From conflict-ridden economies to rapidly urbanizing nations, the reasons behind unaffordability vary greatly. But one common thread among the top entries? The vast chasm between property prices and what people earn.
Let’s dive into the top 10 countries where it takes the longest time to buy a house using the average annual income — and see what makes these markets so inaccessible.
Top 10 Countries Where Buying a Home Feels Impossible
- 1st Syrian Arab Republic – 101.9 years
- 2nd Ethiopia – 43.1 years
- 3rd Cameroon – 42.9 years
- 4th Sri Lanka – 36.0 years
- 5th Nepal – 35.2 years
- 6th Hong Kong (China) – 32.1 years
- 7th China – 29.6 years
- 8th Lebanon – 27.4 years
- 9th Philippines – 27.0 years
- 10th Thailand – 26.5 years
- 100th United States of America – 4.1 years
100th United States of America – 4.1 years
The American housing landscape is heavily influenced by mortgage availability, credit systems, and strong real estate infrastructure. While housing affordability challenges exist in major cities like New York or San Francisco, the national average remains favorable compared to most other countries in this ranking.
10th Thailand – 26.5 years
Despite relatively steady income levels, the average Thai worker finds it difficult to afford property without substantial savings or family support. The government has launched some affordable housing initiatives, but progress is slow.
9th Philippines – 27.0 years
While new condominiums continue to rise, their prices remain out of reach for most local residents. With limited access to affordable housing finance, many turn to informal housing or family arrangements.
8th Lebanon – 27.4 years
Despite a significant drop in real estate transactions, prices have remained high in dollar terms, while average incomes have plummeted. For most Lebanese, buying a home is unattainable unless supported by savings abroad or external financial help.
7th China – 29.6 years
Large cities like Beijing and Shanghai have seen massive real estate speculation, driving prices to levels far beyond average income growth. The government has implemented cooling measures, but homeownership remains a stretch for most young people without family assistance.
6th Hong Kong (China) – 32.1 years
Despite being a high-income city, the property market is dominated by limited land supply and speculative investments. Young people and middle-income earners are often forced to live in cramped 'nano flats' or stay with family well into adulthood. Government intervention has struggled to balance the needs of the population against powerful developer interests.
5th Nepal – 35.2 years
Post-earthquake rebuilding, limited urban planning, and high demand have driven prices to unsustainable levels. Most Nepalis rely on remittances from family members abroad to afford property, making homeownership inaccessible for those without diaspora support.

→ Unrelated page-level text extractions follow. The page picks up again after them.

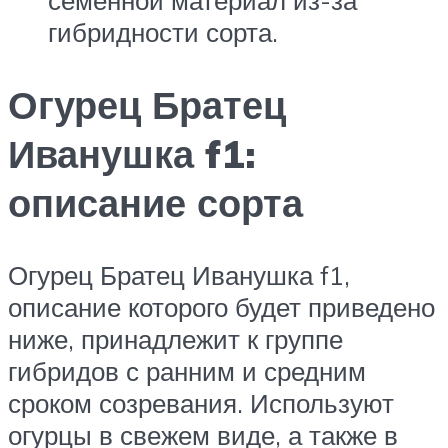
семенной материал из-за
гибридности сорта.
Огурец Братец
Иванушка f1:
описание сорта
Огурец Братец Иванушка f1,
описание которого будет приведено
ниже, принадлежит к группе
гибридов с ранним и средним
сроком созревания. Используют
огурцы в свежем виде, а также в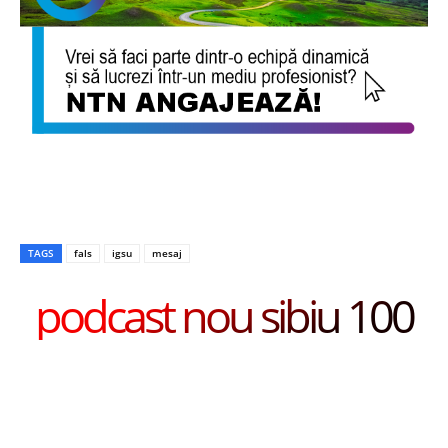
TAGS
fals
igsu
mesaj
podcast nou sibiu 100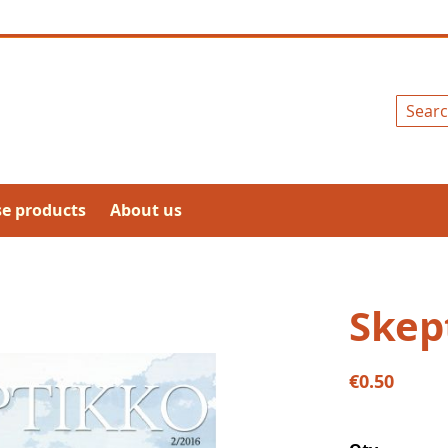
Search
se products
About us
Skep
€0.50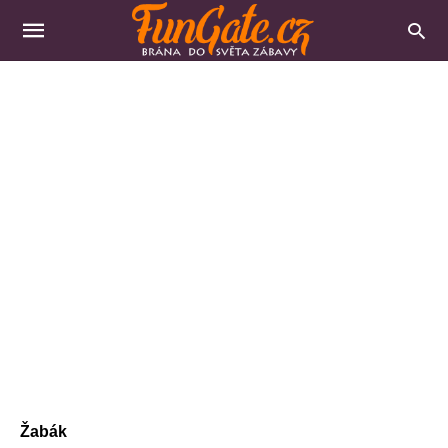
Žabák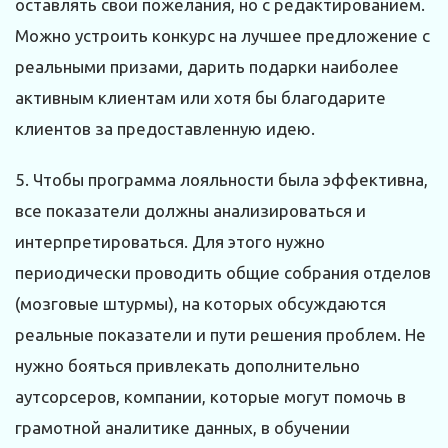
оставлять свои пожелания, но с редактированием.
Можно устроить конкурс на лучшее предложение с
реальными призами, дарить подарки наиболее
активным клиентам или хотя бы благодарите
клиентов за предоставленную идею.
5. Чтобы программа лояльности была эффективна,
все показатели должны анализироваться и
интерпретироваться. Для этого нужно
периодически проводить общие собрания отделов
(мозговые штурмы), на которых обсуждаются
реальные показатели и пути решения проблем. Не
нужно бояться привлекать дополнительно
аутсорсеров, компании, которые могут помочь в
грамотной аналитике данных, в обучении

4th Sri Lanka – 36.0 years
While real estate prices in Colombo and other urban areas have surged due to demand and speculation, wages have lagged significantly. The financial pressures on the average Sri Lankan make homeownership an increasingly distant dream, especially for young professionals and first-time buyers.
3rd Cameroon – 42.9 years
Urban centers like Douala and Yaoundé have housing demand that far exceeds supply. Meanwhile, formal mortgage systems are underdeveloped, forcing many to build incrementally or rely on informal markets. This results in housing insecurity and a lack of long-term planning for millions of residents.
2nd Ethiopia – 43.1 years
Addis Ababa, the capital, has seen property prices soar due to limited housing supply and increasing urban migration. Meanwhile, income growth hasn't kept pace, creating one of the widest affordability gaps in Africa. Rural populations are often entirely priced out of the formal housing market.
1st Syrian Arab Republic – 101.9 years
The housing market in Syria is deeply distorted. While property prices in some areas have stagnated, the value of the local currency and purchasing power have plummeted. For most Syrians, owning a home is not even on the radar — daily survival takes precedence over long-term financial planning. Housing is either inherited, makeshift, or accessed through extended family arrangements.